▶ _TASK TO CARRY OUT_: Would you filter these records and copy every line that has the word "Siri"?
++++++
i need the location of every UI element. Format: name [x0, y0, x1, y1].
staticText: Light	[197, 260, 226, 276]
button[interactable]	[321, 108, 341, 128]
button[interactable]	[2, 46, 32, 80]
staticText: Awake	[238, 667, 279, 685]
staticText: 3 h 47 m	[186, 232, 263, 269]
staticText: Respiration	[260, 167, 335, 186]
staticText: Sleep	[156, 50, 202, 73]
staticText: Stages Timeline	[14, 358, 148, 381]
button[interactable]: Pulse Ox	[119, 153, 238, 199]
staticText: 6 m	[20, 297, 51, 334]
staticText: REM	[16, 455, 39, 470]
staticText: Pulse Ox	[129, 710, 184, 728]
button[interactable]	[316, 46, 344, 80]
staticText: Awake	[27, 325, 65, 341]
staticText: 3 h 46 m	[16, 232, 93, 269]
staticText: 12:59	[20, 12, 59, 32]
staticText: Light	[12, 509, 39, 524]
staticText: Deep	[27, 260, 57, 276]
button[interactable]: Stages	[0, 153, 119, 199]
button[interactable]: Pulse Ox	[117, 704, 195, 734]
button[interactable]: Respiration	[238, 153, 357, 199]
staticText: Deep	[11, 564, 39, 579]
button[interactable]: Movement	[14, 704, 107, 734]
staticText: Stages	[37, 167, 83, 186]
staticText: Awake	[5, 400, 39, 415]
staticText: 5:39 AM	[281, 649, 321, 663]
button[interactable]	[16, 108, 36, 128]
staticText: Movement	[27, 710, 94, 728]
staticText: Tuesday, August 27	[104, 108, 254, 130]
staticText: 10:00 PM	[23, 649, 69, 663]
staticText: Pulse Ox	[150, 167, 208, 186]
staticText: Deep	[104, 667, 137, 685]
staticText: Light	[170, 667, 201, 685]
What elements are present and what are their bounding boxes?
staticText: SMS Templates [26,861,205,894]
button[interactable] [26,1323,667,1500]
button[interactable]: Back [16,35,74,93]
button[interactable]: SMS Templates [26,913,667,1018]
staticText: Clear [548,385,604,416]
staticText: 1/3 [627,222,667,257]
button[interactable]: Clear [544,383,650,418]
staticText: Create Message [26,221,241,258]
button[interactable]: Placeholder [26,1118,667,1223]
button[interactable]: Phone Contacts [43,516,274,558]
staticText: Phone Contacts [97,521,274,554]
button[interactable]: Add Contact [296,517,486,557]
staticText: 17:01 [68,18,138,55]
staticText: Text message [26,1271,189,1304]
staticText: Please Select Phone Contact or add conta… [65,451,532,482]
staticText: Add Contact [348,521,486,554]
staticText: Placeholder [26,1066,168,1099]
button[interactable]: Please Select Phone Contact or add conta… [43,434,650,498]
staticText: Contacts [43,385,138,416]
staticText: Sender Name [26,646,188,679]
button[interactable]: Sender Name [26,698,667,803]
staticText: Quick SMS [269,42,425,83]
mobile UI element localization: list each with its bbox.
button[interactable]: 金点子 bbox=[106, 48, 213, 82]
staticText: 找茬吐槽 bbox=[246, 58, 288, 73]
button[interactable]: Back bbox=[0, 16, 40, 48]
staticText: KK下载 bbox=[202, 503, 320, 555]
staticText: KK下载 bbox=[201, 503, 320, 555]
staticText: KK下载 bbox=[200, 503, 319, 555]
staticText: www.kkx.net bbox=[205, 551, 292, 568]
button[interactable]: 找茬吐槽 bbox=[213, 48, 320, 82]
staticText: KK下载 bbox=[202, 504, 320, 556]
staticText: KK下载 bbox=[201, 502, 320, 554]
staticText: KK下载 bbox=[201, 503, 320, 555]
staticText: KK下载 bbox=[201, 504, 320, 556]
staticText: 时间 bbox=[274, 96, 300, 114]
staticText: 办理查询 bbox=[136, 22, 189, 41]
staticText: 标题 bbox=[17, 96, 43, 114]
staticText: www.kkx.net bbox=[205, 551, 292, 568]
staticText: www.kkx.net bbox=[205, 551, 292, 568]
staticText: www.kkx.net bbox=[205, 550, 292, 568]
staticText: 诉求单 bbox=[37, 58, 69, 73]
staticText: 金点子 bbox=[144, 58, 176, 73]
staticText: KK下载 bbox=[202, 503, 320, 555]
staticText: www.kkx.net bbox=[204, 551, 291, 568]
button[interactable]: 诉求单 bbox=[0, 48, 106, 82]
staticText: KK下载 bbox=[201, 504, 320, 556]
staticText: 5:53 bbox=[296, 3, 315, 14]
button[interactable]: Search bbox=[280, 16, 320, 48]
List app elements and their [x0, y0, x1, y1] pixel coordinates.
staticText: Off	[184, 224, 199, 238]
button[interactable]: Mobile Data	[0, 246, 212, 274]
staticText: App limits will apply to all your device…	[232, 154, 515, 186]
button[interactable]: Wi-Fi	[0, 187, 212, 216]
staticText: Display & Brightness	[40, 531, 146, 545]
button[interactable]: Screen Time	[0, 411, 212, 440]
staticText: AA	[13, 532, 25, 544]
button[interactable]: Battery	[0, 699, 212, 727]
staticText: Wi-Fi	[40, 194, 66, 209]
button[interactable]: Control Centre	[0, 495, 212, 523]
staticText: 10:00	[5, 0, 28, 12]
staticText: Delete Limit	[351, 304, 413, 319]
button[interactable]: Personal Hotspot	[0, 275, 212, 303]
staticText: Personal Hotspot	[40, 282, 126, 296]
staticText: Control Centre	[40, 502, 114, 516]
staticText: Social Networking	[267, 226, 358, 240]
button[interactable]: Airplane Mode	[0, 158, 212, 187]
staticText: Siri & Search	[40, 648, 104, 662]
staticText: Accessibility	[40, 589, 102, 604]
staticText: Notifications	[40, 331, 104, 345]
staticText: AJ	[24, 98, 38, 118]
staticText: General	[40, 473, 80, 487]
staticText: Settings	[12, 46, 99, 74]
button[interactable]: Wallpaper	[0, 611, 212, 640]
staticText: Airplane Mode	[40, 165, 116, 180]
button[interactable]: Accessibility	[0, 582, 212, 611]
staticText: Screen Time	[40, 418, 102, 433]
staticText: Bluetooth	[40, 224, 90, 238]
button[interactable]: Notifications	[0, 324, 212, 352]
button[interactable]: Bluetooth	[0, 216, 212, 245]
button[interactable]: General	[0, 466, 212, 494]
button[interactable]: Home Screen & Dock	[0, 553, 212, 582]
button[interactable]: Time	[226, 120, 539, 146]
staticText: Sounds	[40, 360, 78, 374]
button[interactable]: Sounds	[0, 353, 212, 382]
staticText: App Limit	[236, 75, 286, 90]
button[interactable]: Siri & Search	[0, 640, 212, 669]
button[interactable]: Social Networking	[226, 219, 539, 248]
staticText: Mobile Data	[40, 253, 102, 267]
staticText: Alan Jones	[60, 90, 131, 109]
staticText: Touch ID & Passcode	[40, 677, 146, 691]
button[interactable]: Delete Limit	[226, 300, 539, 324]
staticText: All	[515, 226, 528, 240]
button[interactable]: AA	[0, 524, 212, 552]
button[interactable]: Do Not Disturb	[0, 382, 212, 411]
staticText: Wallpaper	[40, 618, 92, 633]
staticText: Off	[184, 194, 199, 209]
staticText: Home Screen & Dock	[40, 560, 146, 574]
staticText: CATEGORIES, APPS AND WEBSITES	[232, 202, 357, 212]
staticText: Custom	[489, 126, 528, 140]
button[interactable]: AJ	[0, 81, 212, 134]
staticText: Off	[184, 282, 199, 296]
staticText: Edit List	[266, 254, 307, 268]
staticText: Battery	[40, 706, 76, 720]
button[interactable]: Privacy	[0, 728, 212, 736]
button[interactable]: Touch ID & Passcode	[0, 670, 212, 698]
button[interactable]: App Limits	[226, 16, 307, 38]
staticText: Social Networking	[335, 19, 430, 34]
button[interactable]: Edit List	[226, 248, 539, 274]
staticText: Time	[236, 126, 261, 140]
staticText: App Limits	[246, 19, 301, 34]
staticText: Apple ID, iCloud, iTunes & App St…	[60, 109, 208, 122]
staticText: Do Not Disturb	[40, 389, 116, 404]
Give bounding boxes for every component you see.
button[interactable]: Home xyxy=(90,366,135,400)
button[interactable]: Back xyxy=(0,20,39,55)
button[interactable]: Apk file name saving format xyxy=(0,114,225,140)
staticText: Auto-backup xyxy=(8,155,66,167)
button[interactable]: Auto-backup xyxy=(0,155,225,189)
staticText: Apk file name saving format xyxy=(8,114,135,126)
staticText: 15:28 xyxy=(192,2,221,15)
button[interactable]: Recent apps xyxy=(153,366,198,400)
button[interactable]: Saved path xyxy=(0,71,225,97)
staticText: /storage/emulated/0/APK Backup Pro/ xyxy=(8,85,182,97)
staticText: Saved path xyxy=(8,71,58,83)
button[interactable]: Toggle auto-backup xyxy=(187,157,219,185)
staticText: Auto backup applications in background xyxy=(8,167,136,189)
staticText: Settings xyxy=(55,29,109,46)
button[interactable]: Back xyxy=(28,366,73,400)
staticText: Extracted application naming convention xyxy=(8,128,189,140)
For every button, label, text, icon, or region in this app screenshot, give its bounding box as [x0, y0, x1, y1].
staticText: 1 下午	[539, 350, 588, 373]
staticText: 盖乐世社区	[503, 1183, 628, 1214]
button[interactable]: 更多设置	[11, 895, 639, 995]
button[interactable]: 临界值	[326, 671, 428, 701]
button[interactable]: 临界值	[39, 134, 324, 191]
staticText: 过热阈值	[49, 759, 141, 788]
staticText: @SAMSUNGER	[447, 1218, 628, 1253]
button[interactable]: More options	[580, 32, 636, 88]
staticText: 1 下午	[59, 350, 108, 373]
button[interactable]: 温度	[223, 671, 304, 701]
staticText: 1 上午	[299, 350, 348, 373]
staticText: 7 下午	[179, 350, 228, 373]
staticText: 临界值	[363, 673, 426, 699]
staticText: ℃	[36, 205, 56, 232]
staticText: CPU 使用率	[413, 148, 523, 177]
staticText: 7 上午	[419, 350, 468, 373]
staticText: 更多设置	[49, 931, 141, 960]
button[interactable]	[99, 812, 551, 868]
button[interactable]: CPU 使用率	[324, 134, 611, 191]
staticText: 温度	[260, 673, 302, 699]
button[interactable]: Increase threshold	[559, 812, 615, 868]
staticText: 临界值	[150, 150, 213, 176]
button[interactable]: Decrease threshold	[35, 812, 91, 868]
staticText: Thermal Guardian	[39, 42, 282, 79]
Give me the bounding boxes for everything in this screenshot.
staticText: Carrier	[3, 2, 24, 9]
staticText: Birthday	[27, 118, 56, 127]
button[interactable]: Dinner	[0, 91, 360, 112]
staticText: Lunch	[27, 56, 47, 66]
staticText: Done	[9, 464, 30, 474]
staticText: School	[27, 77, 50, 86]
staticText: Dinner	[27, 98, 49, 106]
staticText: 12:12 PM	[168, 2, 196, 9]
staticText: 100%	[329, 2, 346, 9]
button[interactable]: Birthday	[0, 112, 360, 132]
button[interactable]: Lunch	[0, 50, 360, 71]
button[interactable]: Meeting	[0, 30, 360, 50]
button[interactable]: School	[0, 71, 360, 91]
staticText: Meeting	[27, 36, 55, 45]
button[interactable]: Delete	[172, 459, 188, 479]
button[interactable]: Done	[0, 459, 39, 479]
++++++
▶ _RESULT OF THIS EXERCISE_:
staticText: Siri & Search	[40, 648, 104, 662]
button[interactable]: Siri & Search	[0, 640, 212, 669]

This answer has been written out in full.